Good morning Val-d’Oise

Le mois de février aura été pour Francis Delattre celui des petites phrases assassines contre Ali Soumaré, pour enfin parvenir à déclencher une polémique d’envergure. L’élu s’est lancé dans une campagne de diabolisation, dans un contexte où la victoire aux régionales semble impossible pour la droite francilienne. Insupportable, pour un maire de Franconville habité d’une haine viscérale envers la gauche et marqué par ses années de lutte contre le péril rouge (voir la vidéo plus bas). Il a ainsi très mal supporté la perte par l’UMP du conseil général du Val-d’Oise en 2008, avec tous les dégâts qu’elle pourra selon lui causer dans le département. Egalement porté sur les thèmes sécuritaires, on peut comprendre qu’il apprécie peu la candidature de l’ancien porte-parole des familles des deux jeunes décédés à Villiers-le-Bel en 2007.

De la mauvaise blague de meeting sur les capacités footballistiques de Soumaré, Delattre est passée à une opération napalm avec un communiqué rédigé en compagnie de Sébastien Meurant, maire UMP de Saint-Leu-la-Forêt. Les deux élus n’ont même pas pris la peine d’utiliser leur joker « coup de fil à un ami journaliste » : il fallait que la chose fasse du bruit, et vite. Un peu trop d’ailleurs, puisque le dossier s’est considérablement dégonflé. Mauvais maîtres-chanteurs, Delattre et Meurant auront juste oublié de bien vérifier leurs informations, probablement issues des rumeurs internes au PS local.

En 2003, après avoir été blanchi dans l’affaire Pacary, Delattre dénonçait dans le bulletin municipal, cité à l’époque par Le Parisien, « sept années de multiples campagnes de déstabilisation politique » avant que « le juge reconnaisse que la justice n’avait rien à lui] reprocher ». Utiliser l’arme de la « condamnation médiatique » ne semble pourtant plus le déranger aujourd’hui puisque, s’il [reconnaît s’être trompé sur l’accusation de vol, il maintient les quatre autres de ses accusations, en dépit des précisions de la justice.

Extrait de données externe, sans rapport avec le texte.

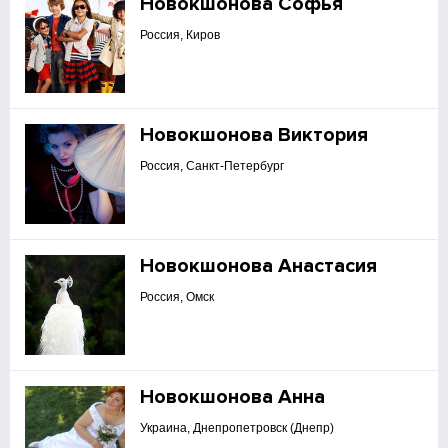
Новокшонова Софья
Россия, Киров
Новокшонова Виктория
Россия, Санкт-Петербург
Новокшонова Анастасия
Россия, Омск
Новокшонова Анна
Украина, Днепропетровск (Днепр)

Valérie Pécresse s’est résolue à « condamner » l’initiative, mais après avoir joué de l’insinuation. « Il faut que l’on sache », avait-t-elle déclaré dimanche sur France 3 Île-de-France. Député-maire de l’Isle-Adam et numéro un sur la liste UMP valdoisienne, Axel Poniatowski ne s’est tout d’abord pas embarrassé de manières en affirmant : « les faits sont avérés ». Aujourd’hui, il « regrette clairement », mais affirme que Valérie Pécresse avait « donné son accord ». Selon un dirigeant de l’UMP cité par RTL, la campagne de dénigrement était prévue de longue date puisque Poniatowski avait annoncé l’opération lors d’une réunion avant Noël.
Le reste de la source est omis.